Question d'oral EMC/histoire : Le coq fait-il partie des symboles de la France ?

Le coq ne fait pas partie de la liste des symboles officiels de la République française, établie par l'article 2 de la Constitution de 1958. Cet article stipule, après mention du français comme seule langue de la République que : 
- l'emblème national est le drapeau tricolore bleu-blanc-rouge ;
- La Marseillaise est l'hymne national ;
- "Liberté, égalité, fraternité" est la devise de la République.
Le 14 juillet, jour de la fête nationale, n'apparaît pas dans l'article 2 de la Constitution. C'est l'article (unique) de la loi du 6 juillet 1880 qui a institué à l'époque de la IIIe République ce jour férié.
Marianne coiffée du bonnet phrygien, figure allégorique de la République, n'apparaît pas non plus dans la Constitution, mais n'en est pas moins devenue un symbole républicain, dont le buste est placé dans toutes les mairies.

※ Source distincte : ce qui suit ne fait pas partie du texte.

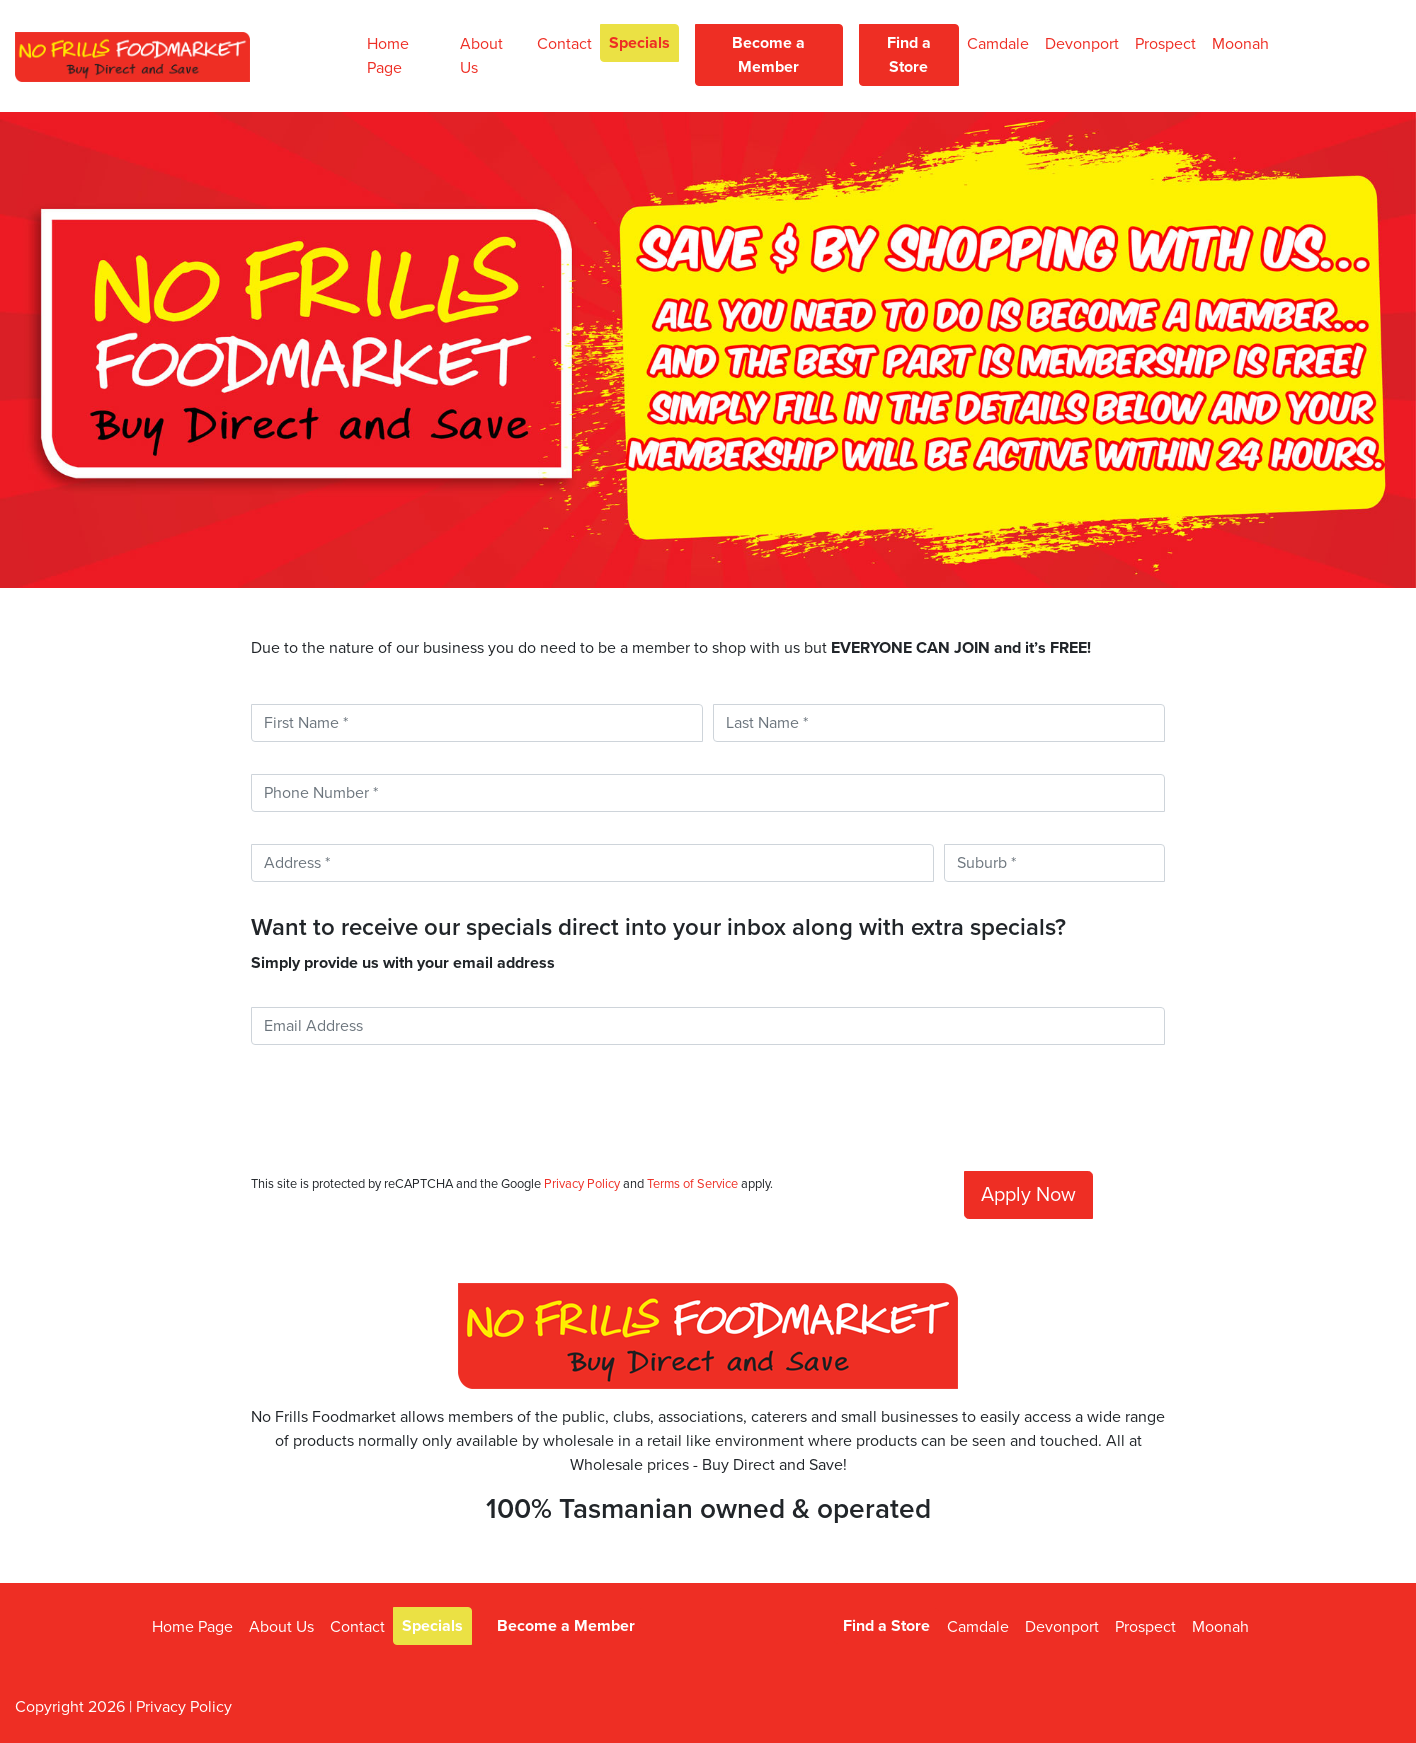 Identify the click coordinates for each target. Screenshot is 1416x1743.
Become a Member (768, 55)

Si le coq ne fait en aucun cas partie de la liste des symboles de la République française, il peut pourtant, parfois, symboliser la France. Dans les compétitions sportives - notamment le rugby - le coq est un emblème très présent, censé renvoyer au passé gaulois.

Une exposition au MuséoParc Alésia à Alise-Sainte-Reine (lieu supposé de la bataille d'Alésia aujourd'hui dans le département de la Côte d'Or, en région Bourgogne-Franche Comté), qui se tient du 18 avril au 30 novembre 2018 revient sur ce symbole, qu'on croit vieux de 2000 ans.

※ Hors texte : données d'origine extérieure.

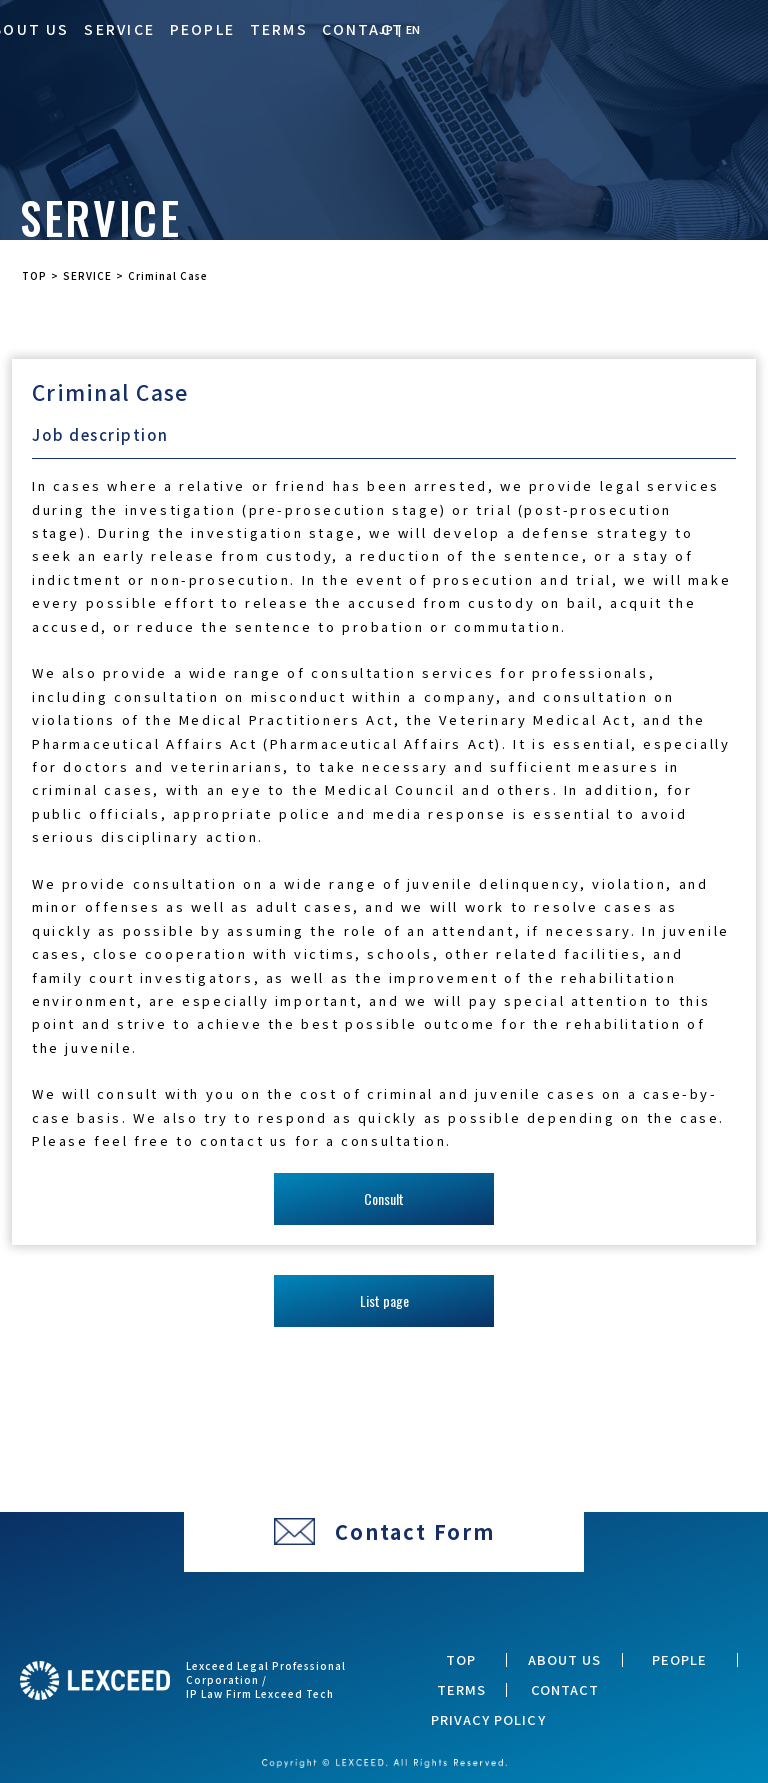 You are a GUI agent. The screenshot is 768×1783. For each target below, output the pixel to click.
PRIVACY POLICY (488, 1720)
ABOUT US (564, 1660)
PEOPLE (202, 29)
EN (414, 29)
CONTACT (363, 29)
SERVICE (119, 29)
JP (386, 29)
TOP (461, 1660)
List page (384, 1300)
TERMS (279, 29)
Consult (384, 1198) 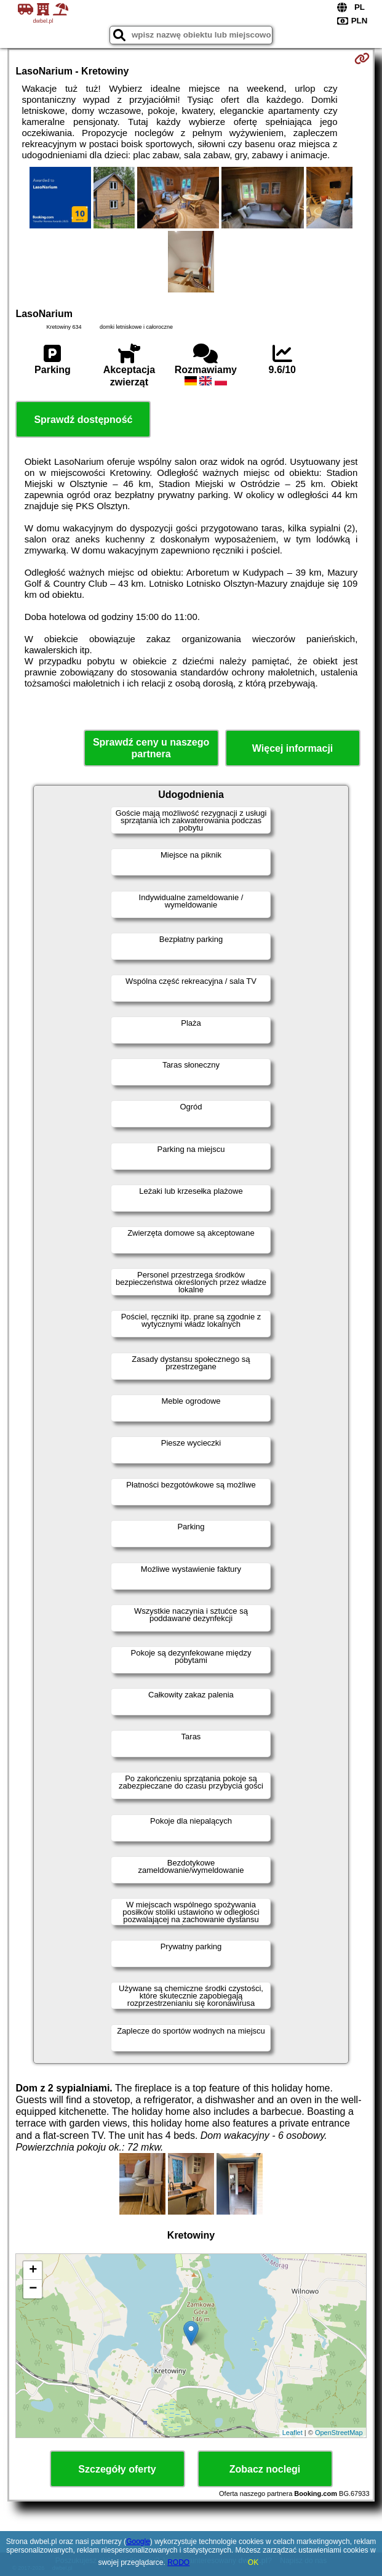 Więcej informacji (292, 748)
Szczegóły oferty (117, 2469)
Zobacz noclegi (265, 2469)
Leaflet (292, 2432)
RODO (178, 2562)
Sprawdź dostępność (83, 419)
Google (138, 2541)
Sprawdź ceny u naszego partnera (151, 748)
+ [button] (33, 2270)
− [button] (33, 2289)
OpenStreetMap (339, 2432) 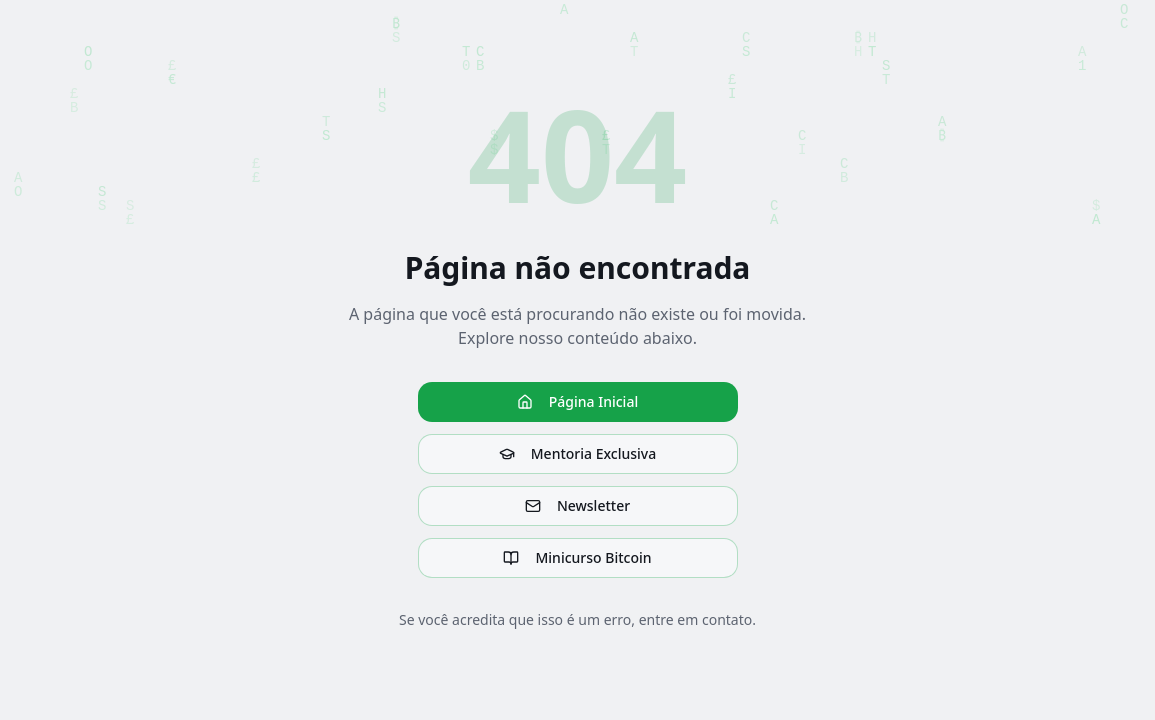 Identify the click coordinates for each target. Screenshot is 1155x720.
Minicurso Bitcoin (577, 557)
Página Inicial (577, 401)
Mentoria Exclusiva (577, 453)
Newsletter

En réalité, cette association d'idée est une construction du XIXe siècle (à l'âge où les nationalismes se structurent) : on pense que ce symbole est celui que les tribus gauloises avaient adopté, d'où le nom que leur donnèrent les Romains. En effet, "coq" se dit gallus, la Gaule se dit Gallia. Les archéologues ont cependant prouvé que le coq, originaire d'Orient, était peu présent en Gaule. Seules quelques traces de gallinacés offerts dans des banquets ont été retrouvées.

C'est surtout au Moyen Age que les ennemis de la France associèrent ses habitants à l'animal : il s'agissait alors de railler à la fois leur vanité et leur couardise, traits de caractère habituellement associés au coq.

A l'époque où le sentiment national des XVIIIe et XIXe siècle est en construction, le passé gaulois et la résistance de Vercingétorix aux Romains est redécouverte, et le symbole du coq gaulois est détourné à l'avantage des Français : il est mis en avant pour insister sur leur prestance et leur témérité. Le marketing sportif du XXIe siècle est l'héritier de cette fabrication du XIXe siècle.

lundi 28 mai 2018

Peut-on utiliser des caricatures pour enseigner la Révolution française en CM1 ?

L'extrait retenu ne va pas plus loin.